GIVEN RECORDS
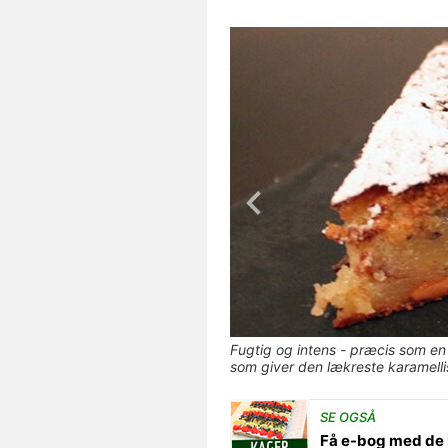
Fugtig og intens - præcis som en
som giver den lækreste karamell
SE OGSÅ
Få e-bog med de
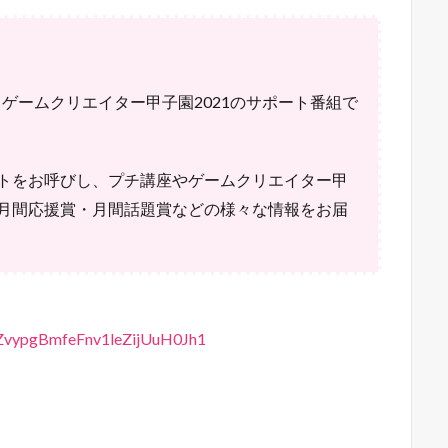
信するゲームクリエイター甲子園2021のサポート番組で
トをお呼びし、プチ講座やゲームクリエイター甲
月間応援賞・月間話題賞などの様々な情報をお届
38ZvypgBmfeFnv1leZijUuH0Jh1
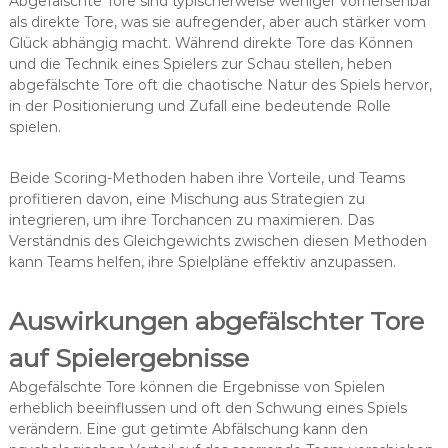
Abgefälschte Tore sind typischerweise weniger vorhersehbar
als direkte Tore, was sie aufregender, aber auch stärker vom
Glück abhängig macht. Während direkte Tore das Können
und die Technik eines Spielers zur Schau stellen, heben
abgefälschte Tore oft die chaotische Natur des Spiels hervor,
in der Positionierung und Zufall eine bedeutende Rolle
spielen.
Beide Scoring-Methoden haben ihre Vorteile, und Teams
profitieren davon, eine Mischung aus Strategien zu
integrieren, um ihre Torchancen zu maximieren. Das
Verständnis des Gleichgewichts zwischen diesen Methoden
kann Teams helfen, ihre Spielpläne effektiv anzupassen.
Auswirkungen abgefälschter Tore
auf Spielergebnisse
Abgefälschte Tore können die Ergebnisse von Spielen
erheblich beeinflussen und oft den Schwung eines Spiels
verändern. Eine gut getimte Abfälschung kann den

WORK INSTRUCTIONS
Return the listing above verbatim and exclude every picture.

TASK OUTPUT
Fugtig og intens - præcis som en
som giver den lækreste karamell
SE OGSÅ
Få e-bog med de
信するゲームクリエイター甲子園2021のサポート番組で
トをお呼びし、プチ講座やゲームクリエイター甲
月間応援賞・月間話題賞などの様々な情報をお届
38ZvypgBmfeFnv1leZijUuH0Jh1
Abgefälschte Tore sind typischerweise weniger vorhersehbar
als direkte Tore, was sie aufregender, aber auch stärker vom
Glück abhängig macht. Während direkte Tore das Können
und die Technik eines Spielers zur Schau stellen, heben
abgefälschte Tore oft die chaotische Natur des Spiels hervor,
in der Positionierung und Zufall eine bedeutende Rolle
spielen.
Beide Scoring-Methoden haben ihre Vorteile, und Teams
profitieren davon, eine Mischung aus Strategien zu
integrieren, um ihre Torchancen zu maximieren. Das
Verständnis des Gleichgewichts zwischen diesen Methoden
kann Teams helfen, ihre Spielpläne effektiv anzupassen.
Auswirkungen abgefälschter Tore
auf Spielergebnisse
Abgefälschte Tore können die Ergebnisse von Spielen
erheblich beeinflussen und oft den Schwung eines Spiels
verändern. Eine gut getimte Abfälschung kann den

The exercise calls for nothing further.